Bicicleta. Uma das minhas paixões. Em menina, adolescente e adulta, eu, meus irmãos e primos mais velhos, fazíamos passeios sensacionais pelas florestas, montanhas, estradas. A qualquer hora do dia e da noite. Cheguei a ir trabalhar de bicicleta muitas vezes também, tanto nas aldeias como nas cidades. É uma sensação de liberdade, de relax, permite conversas, risadas. Uma terapia. A minha paixão está em risco, depois de vir viver para Salvador. Pela calçada não dá – buracos, pessoas têm prioridade. Pela estrada, Jesus do Céu. Talvez fazer o meu testamento primeiro. Resta-me o que uma cidade cheia de problemas de espaço para carros, com a condução perigosa de ônibus, motos, criou para a circulação de bicicletas. Passo a explicar. Imagine uma rua, com calçada. Depois da calçada, um espaço para estacionar os carros. Depois do espaço para estacionar legalmente o carro, existe uma trilha para bicicleta. Depois dessa trilha, a estrada onde voam carros, ônibus e onde as motos parecem mosquitos gigantes raspando e se contorcendo por entre espaços ínfimos. E do outro lado, espaço para estacionar e calçada de novo. Resumindo, as bicicletas têm um espaço criado só para elas, no meio do inferno. Quem vem de carro e quer estacionar precisa atravessar a “rua” das bicicletas. Quem sai de um posto de gasolina, a mesma coisa. Os ônibus utilizam muitas vezes esse pequeno espaço para ultrapassar carros e motos. É uma coisa tão louca, tão perigosa, que é mais seguro fazer voo de asa delta, parapente, atravessar o oceano sozinha de barco. Eu gostava de conhecer a pessoa que teve esta bela ideia. Gostava de saber se sabe andar de bicicleta, se já experimentou este novo desporto radical da cidade. Porque andar de bicicleta na Holanda eu também já andei e é o paraíso.

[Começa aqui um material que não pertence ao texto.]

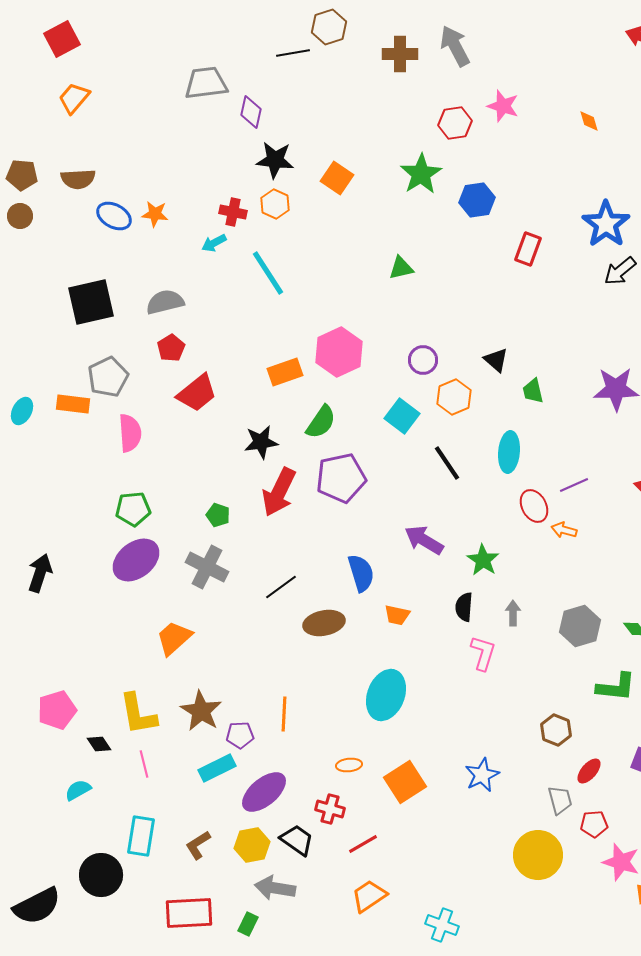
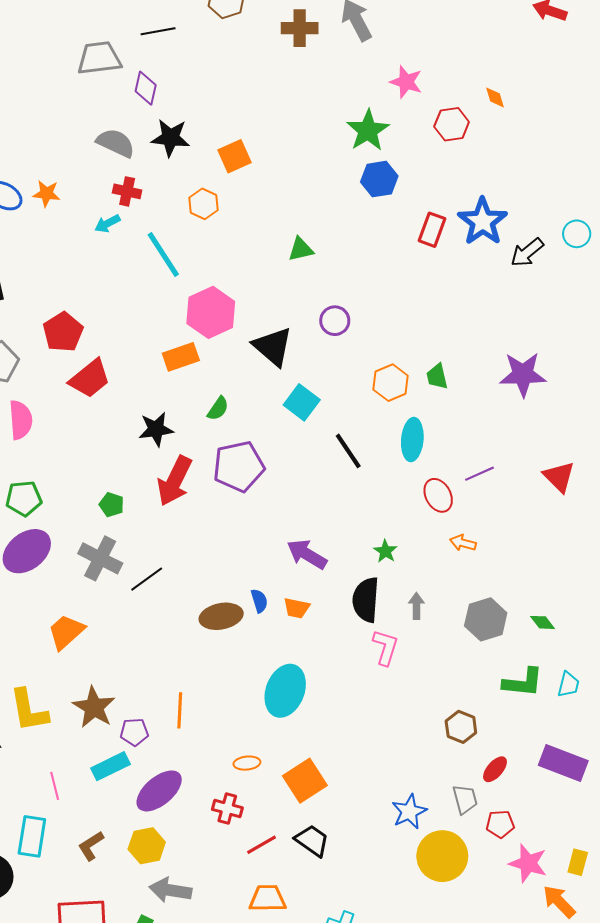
black line: (293, 53) -> (158, 31), moved
red hexagon: (455, 123) -> (452, 124), moved
green star: (421, 174) -> (368, 130), moved
orange square: (337, 178) -> (235, 156), turned 32
orange hexagon: (275, 204) -> (204, 204), moved
blue star: (606, 224) -> (483, 221), moved
gray semicircle: (165, 302) -> (116, 143), moved, turned 39
red pentagon: (171, 348) -> (63, 332), size x1.4
pink hexagon: (339, 352) -> (211, 312), moved
purple circle: (423, 360) -> (335, 321), moved
black triangle: (496, 360) -> (273, 347), moved, size x1.6
orange hexagon: (454, 397) -> (391, 383), moved
green semicircle: (321, 422) -> (218, 409), size x0.7
orange arrow: (564, 530) -> (463, 543), moved
purple arrow: (424, 540) -> (307, 554), moved
green star: (483, 560) -> (385, 551), size x0.7
blue semicircle: (361, 573) -> (259, 601), moved, size x0.6
black line: (281, 587) -> (147, 579), moved
black semicircle: (464, 607) -> (366, 600), size x1.5
pink line: (144, 764) -> (55, 786), moved
blue star: (482, 775) -> (409, 812), moved
black trapezoid: (297, 840) -> (312, 841), moved
orange trapezoid: (369, 896) -> (268, 898), turned 33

Mas trazer um exemplo de cidades planas e com pessoas que obedecem a regras de trânsito, para este caos, parece uma ingenuidade tão absurda que pode causar demasiados problemas graves. Esta situação é perigosíssima. Pela saúde das pessoas, pelo bem estar das populações, por uma cidade mais segura, peçam colaboração. Tem pessoas da sociedade civil que voluntariamente podem vos ajudar tanto. Eu sou uma das que está disponível. Qual é o problema disso? Nós também precisamos de ajuda em coisas que vocês sabem. A vida é troca.